Page images and extracted text

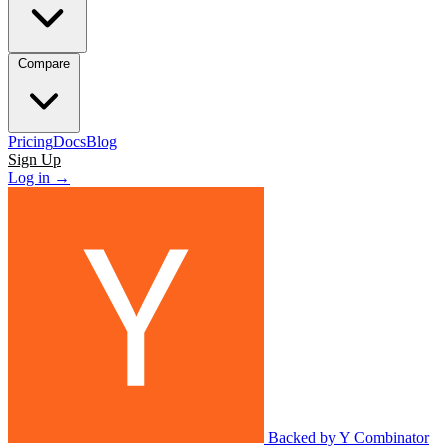
Compare
Pricing
Docs
Blog
Sign Up
Log in
→
Backed by Y Combinator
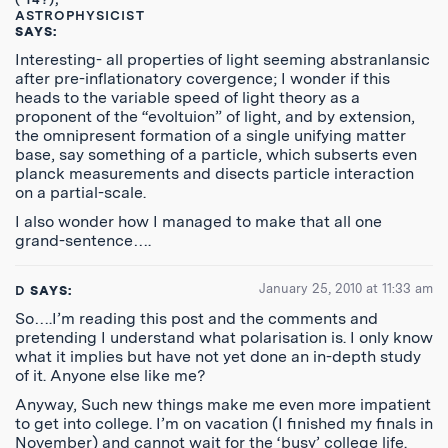
ASTROPHYSICIST
SAYS:
Interesting- all properties of light seeming abstranlansic
after pre-inflationatory covergence; I wonder if this
heads to the variable speed of light theory as a
proponent of the “evoltuion” of light, and by extension,
the omnipresent formation of a single unifying matter
base, say something of a particle, which subserts even
planck measurements and disects particle interaction
on a partial-scale.
I also wonder how I managed to make that all one
grand-sentence….
January 25, 2010 at 11:33 am
D
SAYS:
So….I’m reading this post and the comments and
pretending I understand what polarisation is. I only know
what it implies but have not yet done an in-depth study
of it. Anyone else like me?
Anyway, Such new things make me even more impatient
to get into college. I’m on vacation (I finished my finals in
November) and cannot wait for the ‘busy’ college life.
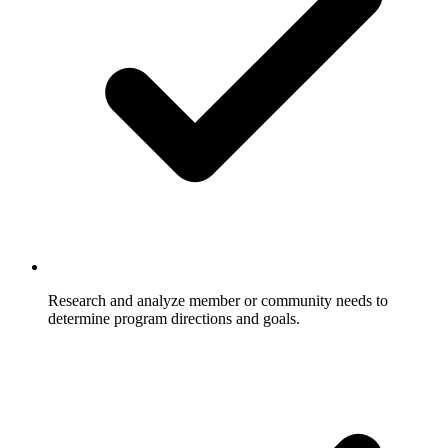
Research and analyze member or community needs to
determine program directions and goals.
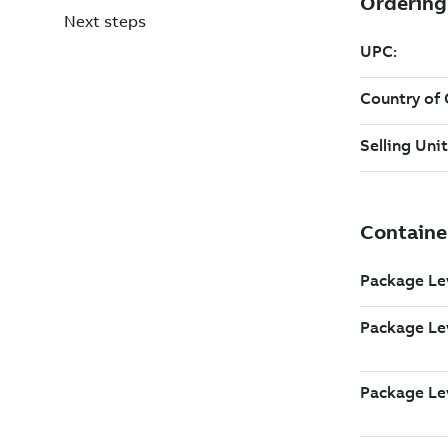
Next steps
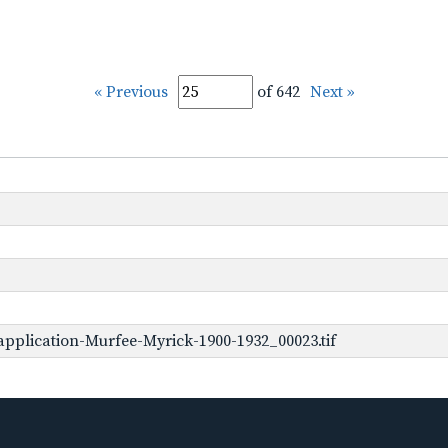
« Previous
of 642
Next »
pplication-Murfee-Myrick-1900-1932_00023.tif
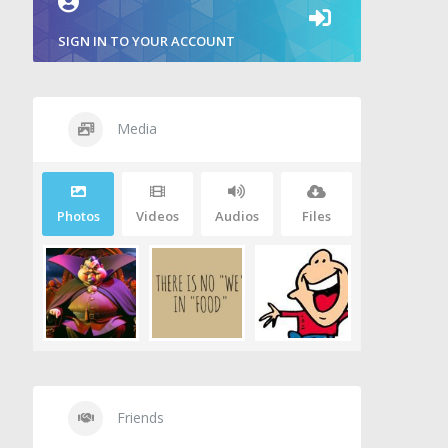
SIGN IN TO YOUR ACCOUNT
Media
Photos
Videos
Audios
Files
Friends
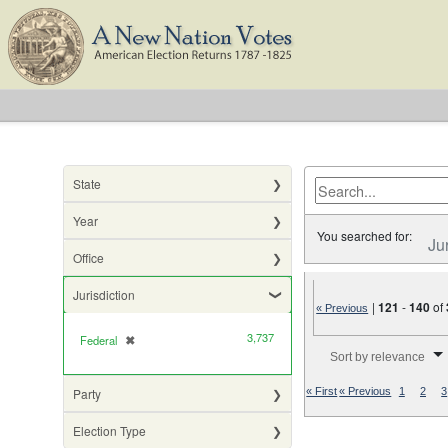
State
Year
You searched for:
Ju
Office
Jurisdiction
|
121
-
140
of
« Previous
3,737
Federal
✖
[remove]
Number of results to di
Sort by relevance
Party
« First
« Previous
1
2
3
Election Type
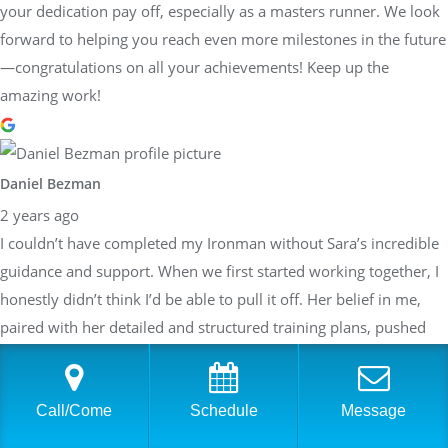
your dedication pay off, especially as a masters runner. We look
forward to helping you reach even more milestones in the future
—congratulations on all your achievements! Keep up the
amazing work!
Daniel Bezman
2 years ago
I couldn’t have completed my Ironman without Sara’s incredible
guidance and support. When we first started working together, I
honestly didn’t think I’d be able to pull it off. Her belief in me,
paired with her detailed and structured training plans, pushed
me to achieve more than I thought possible. She knew exactly
when to push harder and when to focus on recovery, always
tailoring everything to my specific needs. Sara’s expertise,
Call/Come
Schedule
Message
encouragement, and unwavering dedication made all the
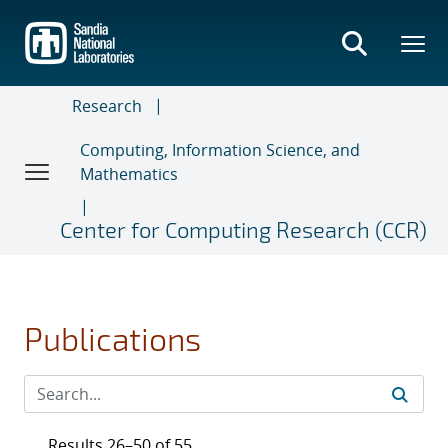
Skip
to
main
content
Research
Computing, Information Science, and
Mathematics
Center for Computing Research (CCR)
Publications
Results 26–50 of 55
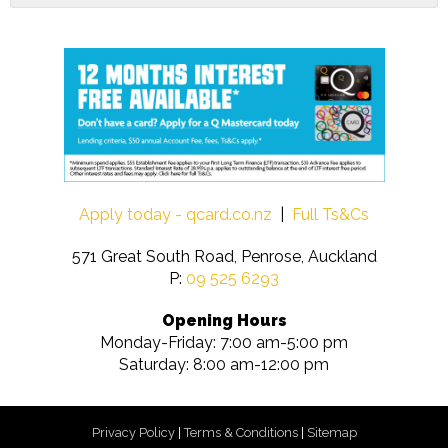
Apply today - qcard.co.nz
|
Full Ts&Cs
571 Great South Road, Penrose, Auckland
P:
09 525 6293
Opening Hours
Monday-Friday: 7:00 am-5:00 pm
Saturday: 8:00 am-12:00 pm
Privacy Policy
|
Terms & Conditions
|
Sitemap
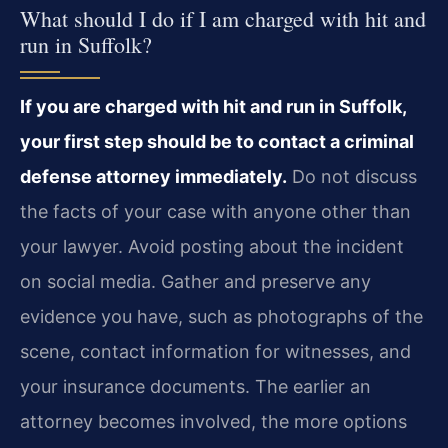
What should I do if I am charged with hit and
run in Suffolk?
If you are charged with hit and run in Suffolk,
your first step should be to contact a criminal
defense attorney immediately.
Do not discuss
the facts of your case with anyone other than
your lawyer. Avoid posting about the incident
on social media. Gather and preserve any
evidence you have, such as photographs of the
scene, contact information for witnesses, and
your insurance documents. The earlier an
attorney becomes involved, the more options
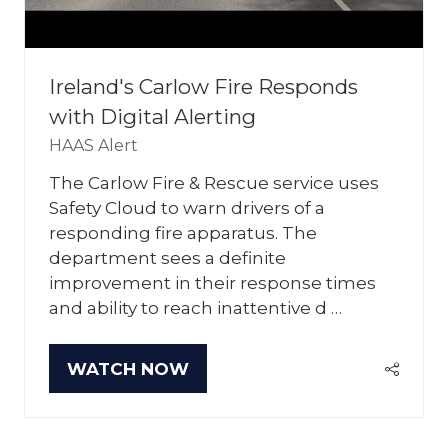
Ireland's Carlow Fire Responds
with Digital Alerting
HAAS Alert
The Carlow Fire & Rescue service uses
Safety Cloud to warn drivers of a
responding fire apparatus. The
department sees a definite
improvement in their response times
and ability to reach inattentive d …
WATCH NOW
(OPENS
IN
A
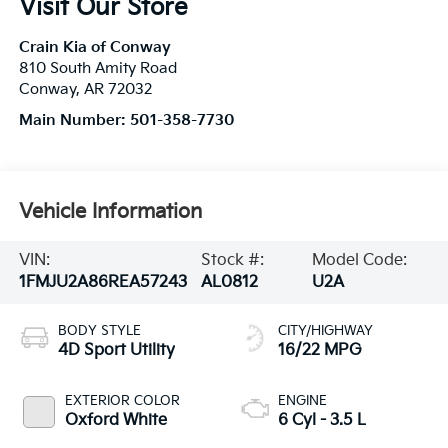
Visit Our Store
Crain Kia of Conway
810 South Amity Road
Conway
,
AR
72032
Main Number:
501-358-7730
Vehicle Information
VIN:
Stock #:
Model Code:
1FMJU2A86REA57243
AL0812
U2A
BODY STYLE
CITY/HIGHWAY
4D Sport Utility
16/22 MPG
EXTERIOR COLOR
ENGINE
Oxford White
6 Cyl - 3.5 L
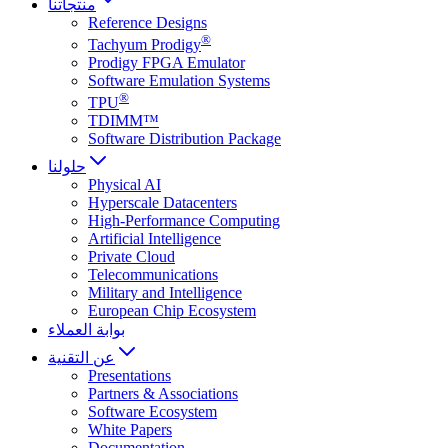
منتجاتنا
Reference Designs
®
Tachyum Prodigy
Prodigy FPGA Emulator
Software Emulation Systems
®
TPU
TDIMM™
Software Distribution Package
حلولنا
Physical AI
Hyperscale Datacenters
High-Performance Computing
Artificial Intelligence
Private Cloud
Telecommunications
Military and Intelligence
European Chip Ecosystem
بوابة العملاء
عن التقنية
Presentations
Partners & Associations
Software Ecosystem
White Papers
Documentation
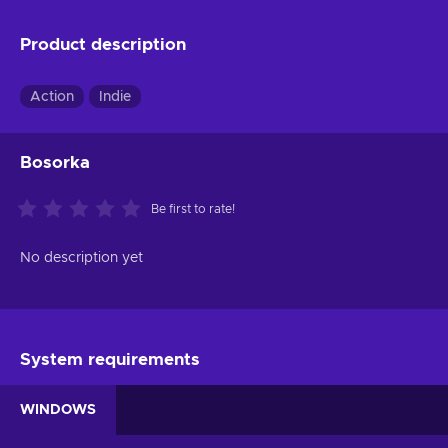
Product description
Action
Indie
Bosorka
Be first to rate!
No description yet
System requirements
WINDOWS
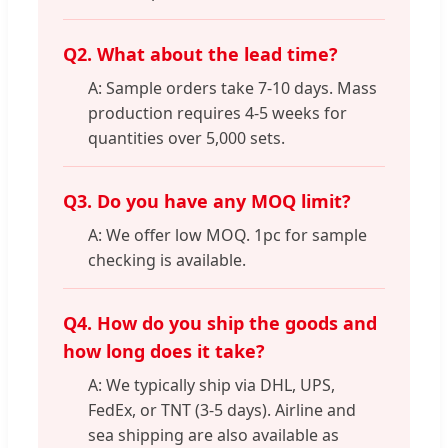
Q2. What about the lead time?
A: Sample orders take 7-10 days. Mass
production requires 4-5 weeks for
quantities over 5,000 sets.
Q3. Do you have any MOQ limit?
A: We offer low MOQ. 1pc for sample
checking is available.
Q4. How do you ship the goods and
how long does it take?
A: We typically ship via DHL, UPS,
FedEx, or TNT (3-5 days). Airline and
sea shipping are also available as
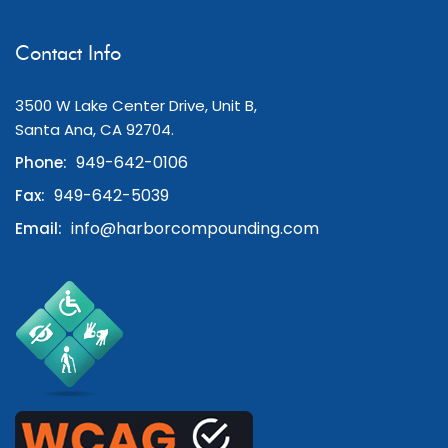
Contact Info
3500 W Lake Center Drive, Unit B,
Santa Ana, CA 92704.
949-642-0106
Phone:
949-642-5039
Fax:
info@harborcompounding.com
Email:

About this task: Note down each line above where the word "Intelligence" occurs.

Solution to this exercise:
Artificial Intelligence
Military and Intelligence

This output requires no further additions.